The Ivy League will be on full display in Rhode Island’s Democratic gubernatorial primary election – Brown, Harvard, Princeton, Columbia, Yale.

This week’s announcement by Helena Foulkes, a former CVS top executive and former CEO of the parent company of Saks’ 5th Avenue, assured this to be among the most elite group of candidates to run for the governorship in years.

Foulkes has her bachelor and master’s degrees from Harvard; Gov. Dan McKee earned a bachelor’s degree from Assumption, and a master’s degree from Harvard; General Treasurer Seth Magaziner earned his bachelor’s at Brown and master’s at Yale; Secretary of State Nellie Gorbea earned her bachelor’s from Princeton and master’s from Columbia; former Secretary of State Matt Brown, earned his bachelor’s from Columbia and law degree from Yale.

Only Dr. Luis Daniel Munoz was not educated at an Ivy League school. He earned his bachelor’s from Rhode Island College and his medical degree from the University of Connecticut’s School of Medicine.

Foulkes is the only candidate who has not run for office in the past, but has been politically active for years, contributing some $20,000 annually to a variety of candidates and political action committees. While most of her political contributions have gone to Democratic candidates and committees, she regularly contributes to the CVS and Home Depot Political Action Committees, and in 2014 she contributed $500 to the (Mitch) McConnell Senate Committee.

Foulkes was a CVS executive, whose earnings averaged $5 million annually from 2014 to 2017. At Hudson Bay Company, where she served as CEO from 2018 to 2020, her 2019 compensation package that awarded Foulkes a $1.6 million base salary, $5.7 million in annual incentive, and $19.6 million share-based award.

Her total compensation as a member of the Home Depot Board includes $65,000 cash salary, $230,000 stock awards, and $15,000 other compensation.

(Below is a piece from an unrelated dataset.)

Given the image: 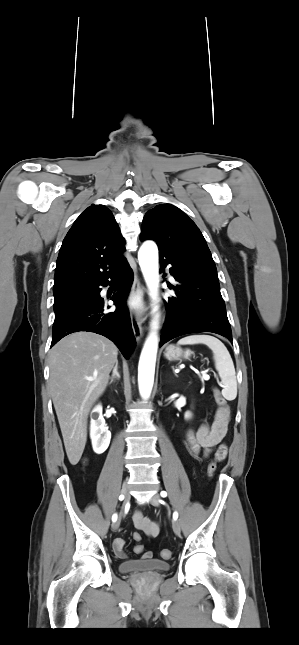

Foulkes was also elected president of Harvard’s Board of Overseers for the 2021-22 academic year. She was first elected to the Board of Overseers in 2016.

According to the Harvard Gazette, Foulkes appeared four times on Fortune magazine’s annual ranking of the most powerful women in business and was also recognized on Fast Company magazine’s list of most creative people.

In her video, announcing her candidacy, she said she was motivated to run because of the impact of the pandemic, and Trump divisiveness.

While Foulkes may be running for office for the first time, politics is in her genes. She’s the granddaughter of Thomas J. Dodd and niece of Chris Dodd, both former U.S. Senators from Connecticut, and both Democrats.